TWEAHHappy Easter and Passover to all celebrating!

With all the excitement around the Junto’s March Madness tournament (we even have a hashtag!), it’s a useful reminder that there are other things going on this week around the blogosphere. Once you’ve found all the Easter eggs (or, if you hid it really well on Monday, the afikoman), sit down and try out a few of these posts and stories.

At the Daily Beast, Jordan Michael Smith reviews a new book by Eran Shalev, American Zion: The Old Testament as a Political Text from the Revolution to the Civil War.

The spate of books and films about the Civil War and the discussion about them continues apace. The New York Daily News discusses Jim Downs’ new book, Sick from Freedom, as a corrective to the sanitized vision of slavery in Lincoln (or, the Historical Movie That No One Is Satisfied With Because It’s Spielberg and He Makes Big Statements About American History).

Over at History@Work, the blog of the National Council of Public History, Jessica Cochran offers some insights into how public historians might understand and complement historical films (with Lincoln and Django Unchained the most recent examples) as part of their work. Rather than simply the one line blurb, however, I want to include a brief quote that really gets to the heart of the post:

The similarity between movies and the work of public historians is testament to the inherent potential historical films possess for enriching interpretive frameworks in historical institutions. By engaging with Hollywood versions of history, we might realize that in some cases, half of our work as public historians has already been done for us. Perhaps the other half lies in the difficult task of addressing issues of historicity without invalidating the emotional connections that Lincoln and Django Unchained offer.

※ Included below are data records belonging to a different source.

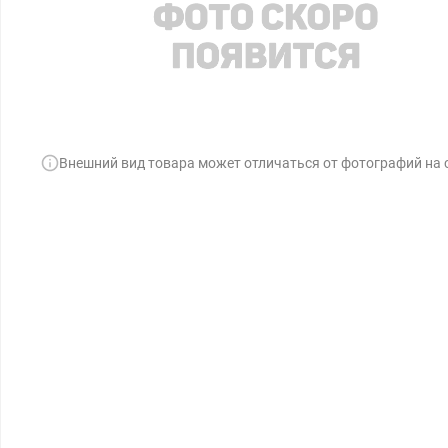
Внешний вид товара может отличаться от фотографий на 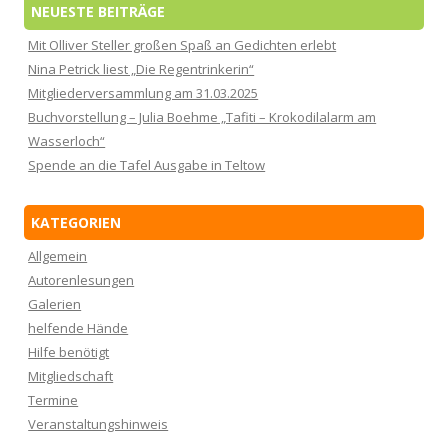
NEUESTE BEITRÄGE
Mit Olliver Steller großen Spaß an Gedichten erlebt
Nina Petrick liest „Die Regentrinkerin“
Mitgliederversammlung am 31.03.2025
Buchvorstellung – Julia Boehme „Tafiti – Krokodilalarm am
Wasserloch“
Spende an die Tafel Ausgabe in Teltow
KATEGORIEN
Allgemein
Autorenlesungen
Galerien
helfende Hände
Hilfe benötigt
Mitgliedschaft
Termine
Veranstaltungshinweis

Kevin Levin, proprietor of Civil War Memory, argues that we need to look online, rather than simply to battlefields, to determine how future generations will view and understand the Civil War.

Climbing into our Wayback Machine, John Fea alerts us to a project to digitize the records of the Catholic parish in St. Augustine, Florida, which includes documents going back to 1594.

You just can’t get good fake china anymore. Boston 1775 reports on knock-off china with Society of the Cincinnati patterns.

Finally, from our resident academic labor experts, an Inside Higher Ed report on the precipitous drop in state funding for higher education, and a Leonard Cassuto column in the Chronicle offering a more humane and well-rounded approach to graduate training.